August 25, 2025
3 mins read

China’s Peace Push Masks Business, Political Goals

China’s role in Myanmar’s peace process has been shaped by self-interest, using its broker image to shield Belt and Road projects and cross-border trade routes from instability….reports Asian Lite News

A report in Myanmar’s leading media outlet has noted that while China presents its peace initiatives in the language of harmony, the outcomes largely advance Beijing’s political and business interests rather than serving conflict-affected communities.

China has turned mediation into a tool not of reconciliation but of resource extraction and strategic entrenchment, Rishan Sen, a researcher focused on Chinese foreign policy and its strategic footprint across Asia, wrote in Myanmar-based The Irrawaddy.

During the recent Thailand-Cambodia border conflict, he writes, China came forward as an external mediator considering its deep economic ties with both nations. Chinese Foreign Minister Wang Yi offered to help “objectively and fairly” to de-escalate tensions and promote dialogue between two nations. During trilateral meetings, he expressed support for deeper cooperation in energy, agriculture, environmental governance and law enforcement.

“While these moves were presented as stabilising efforts, they dovetailed neatly with Beijing’s interest in extending its investment footprint in infrastructure, rail, and surveillance. China did not act as a mediator in the impartial sense but was managing the relationship with a view to safeguarding its economic interests. Peacebuilding was not the priority. The priority was protecting Chinese investments, resource concessions, and infrastructure channels. Stability, in this calculus, became less an end in itself than a guarantee for Beijing’s long-term commercial reach,” Sen wrote in an opinion piece titled ‘China’s Mediation Is About Leverage, Not Peace’.

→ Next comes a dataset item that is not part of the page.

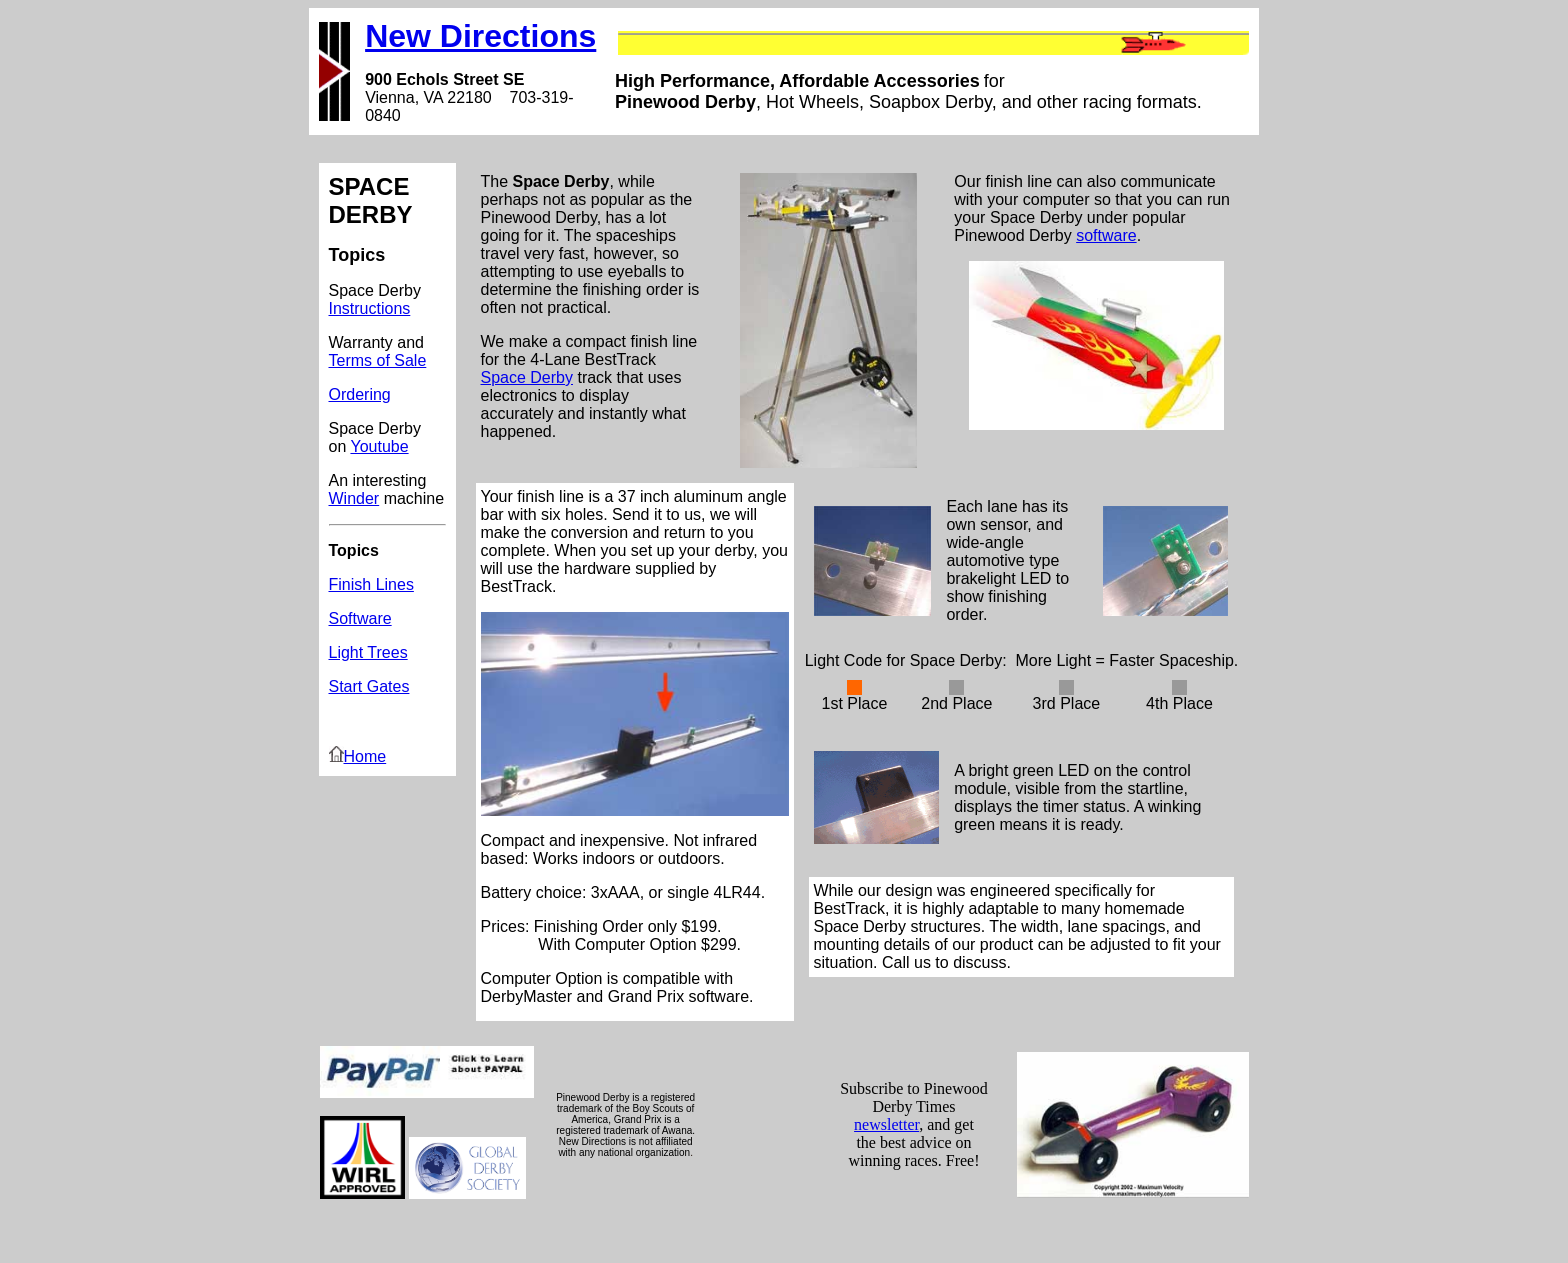 This screenshot has width=1568, height=1263. Describe the element at coordinates (360, 394) in the screenshot. I see `Ordering` at that location.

It added that, after Taliban seized power in Afghanistan, China presented itself as a bridge between Kabul and the international community, promising dialogue and regional stability. However, China’s offer continued to have a clear strategic agenda. Chinese firms have secured oil extraction deals in the Amu Darya basin and reopened negotiations over cooper and lithium reserves of Afghanistan.

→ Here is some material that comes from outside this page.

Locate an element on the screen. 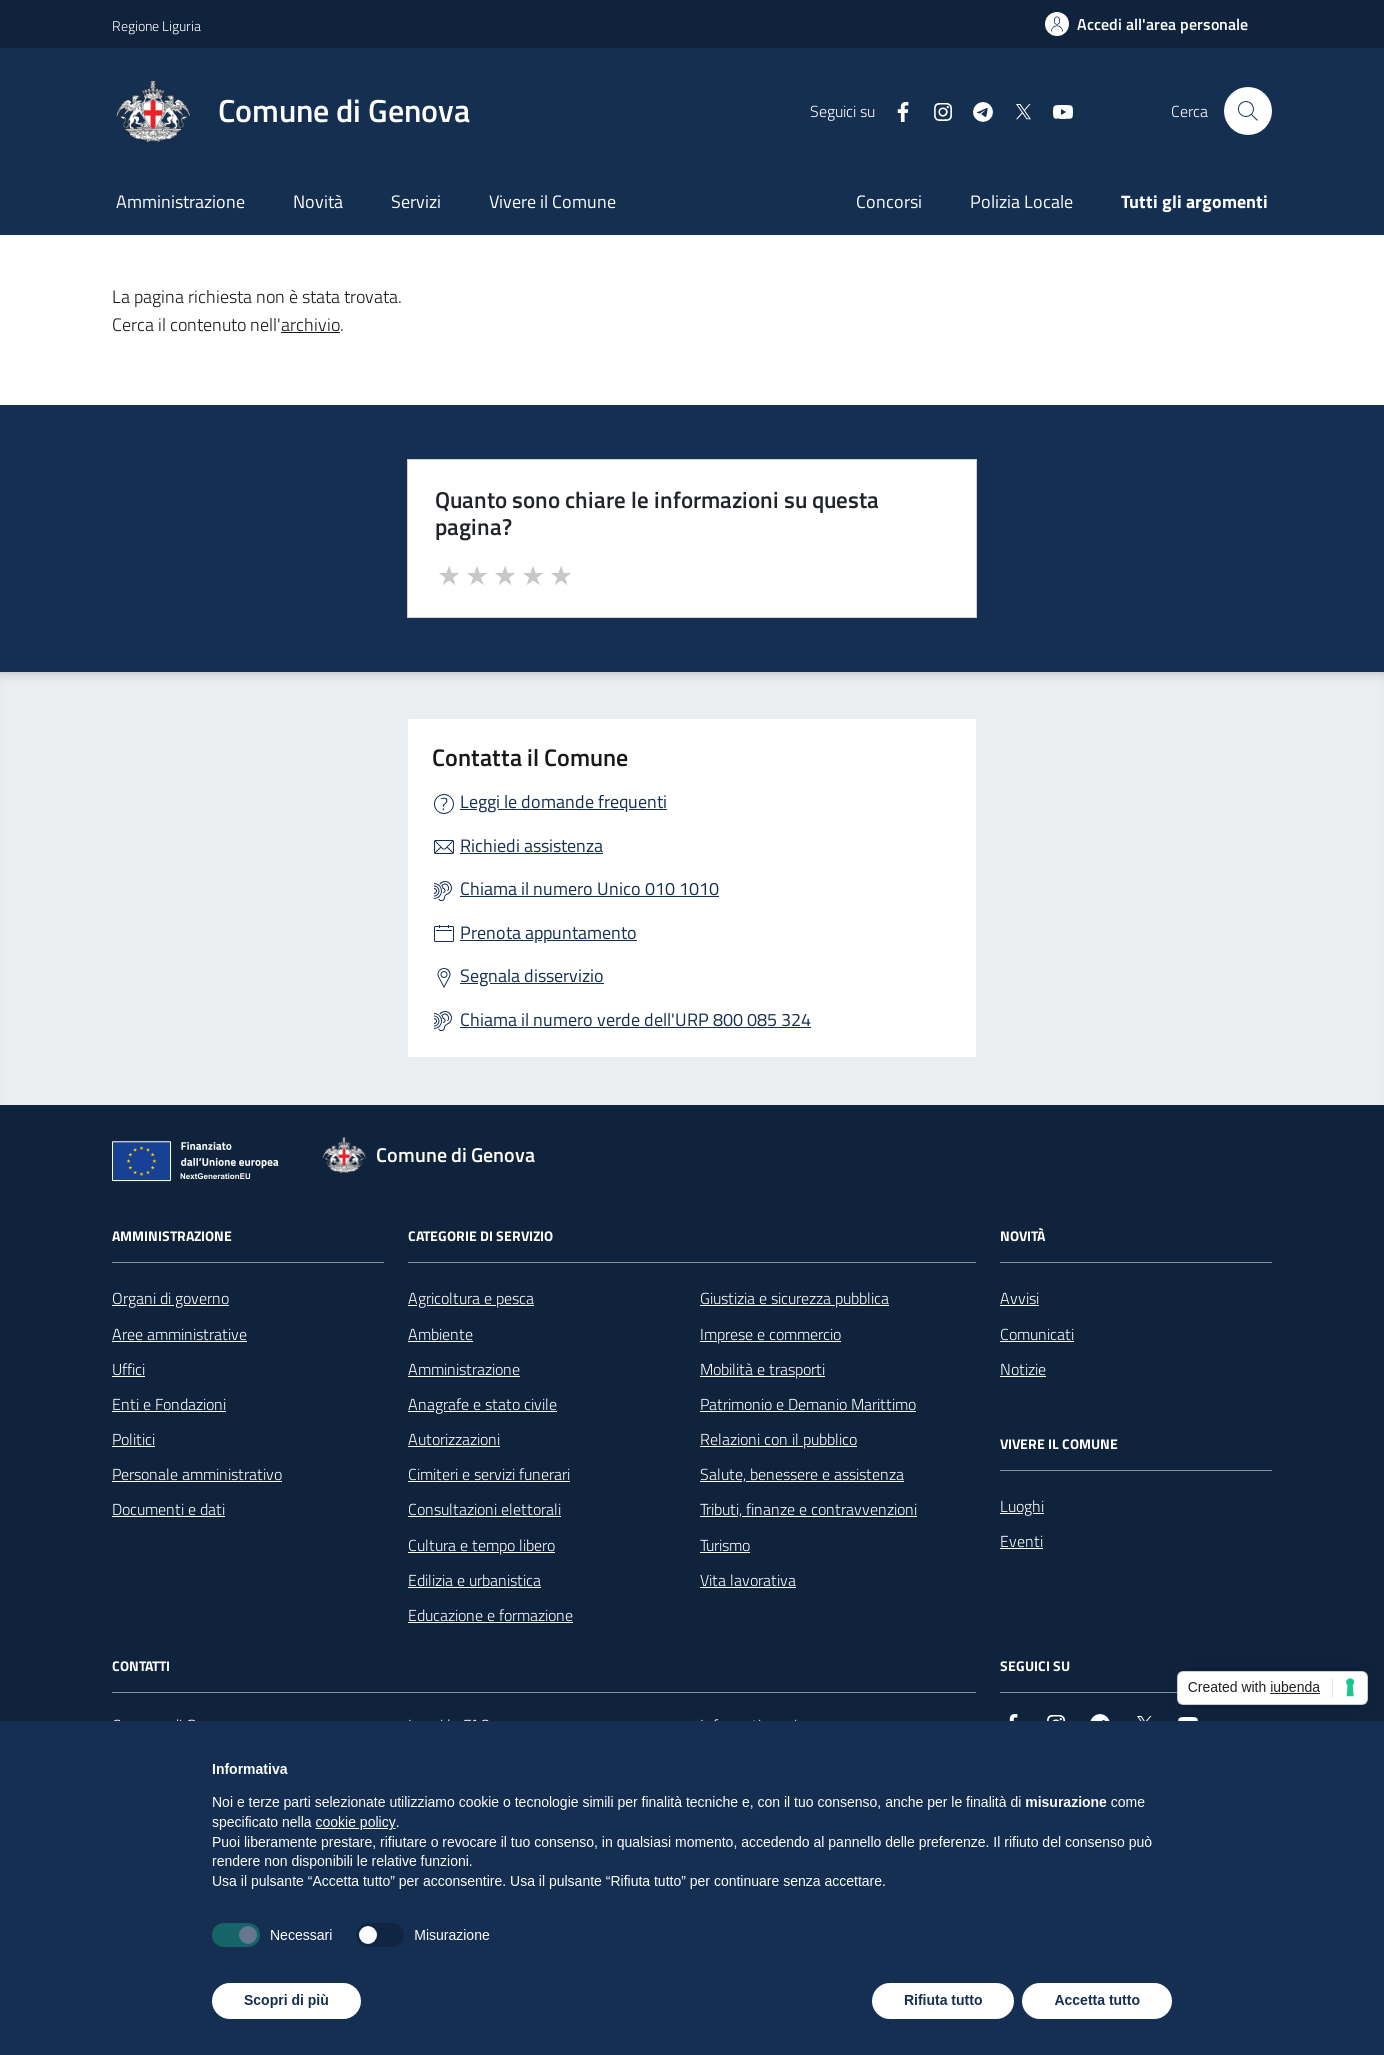  Notizie is located at coordinates (1023, 1369).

In 2023, Iran and Saudi Arabia resumed ties following a deal brokered by China, a move described as a diplomatic triumph. However, China through this effort wanted to secure uninterrupted access to energy resources and projecting China as an indispensable power in the Gulf.

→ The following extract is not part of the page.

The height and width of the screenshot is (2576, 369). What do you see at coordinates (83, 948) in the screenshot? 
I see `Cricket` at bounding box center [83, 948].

“In Africa, China has positioned itself as a facilitator in peace talks in both Sudan and South Sudan. Once again, the narrative was about stability, but the material reality was oil. Chinese state companies are heavily invested in Sudanese oil fields, and mediation served less to resolve deep-seated political conflicts than to protect the flow of crude essential to China’s economy,” Sen detais in ‘The Irrawaddy’.

Similarly, China’s role in Myanmar’s peace process with ethnic armed groups has been driven by self-interest. By showcasing itself as a broker, China has tried to protect its controversial Belt and Road Initiative (BRI) projects and cross-border trade routes from instability.

“This consistent pattern reveals a deeper problem. Mediation is being redefined not as an impartial effort to resolve disputes but as a transactional instrument that locks weaker states into asymmetrical relationships. In Southeast Asia, governments manage tensions in ways that keep Chinese capital flowing. In Afghanistan, a fractured state is pulled further into dependency on a single outside power, with little accountability for how resources are exploited or whether ordinary Afghans benefit at all,” the writer emphasised.

“The risk is that China’s brand of mediation hollows out the very idea of peace-making. Instead of building trust, dialogue, and reconciliation, it has become about securing markets, extracting resources, and embedding influence. The rhetoric of harmony and shared prosperity conceals a harder truth: Beijing is less interested in constructing a peace architecture than in cementing a resource architecture that serves its strategic interests,” Sen added.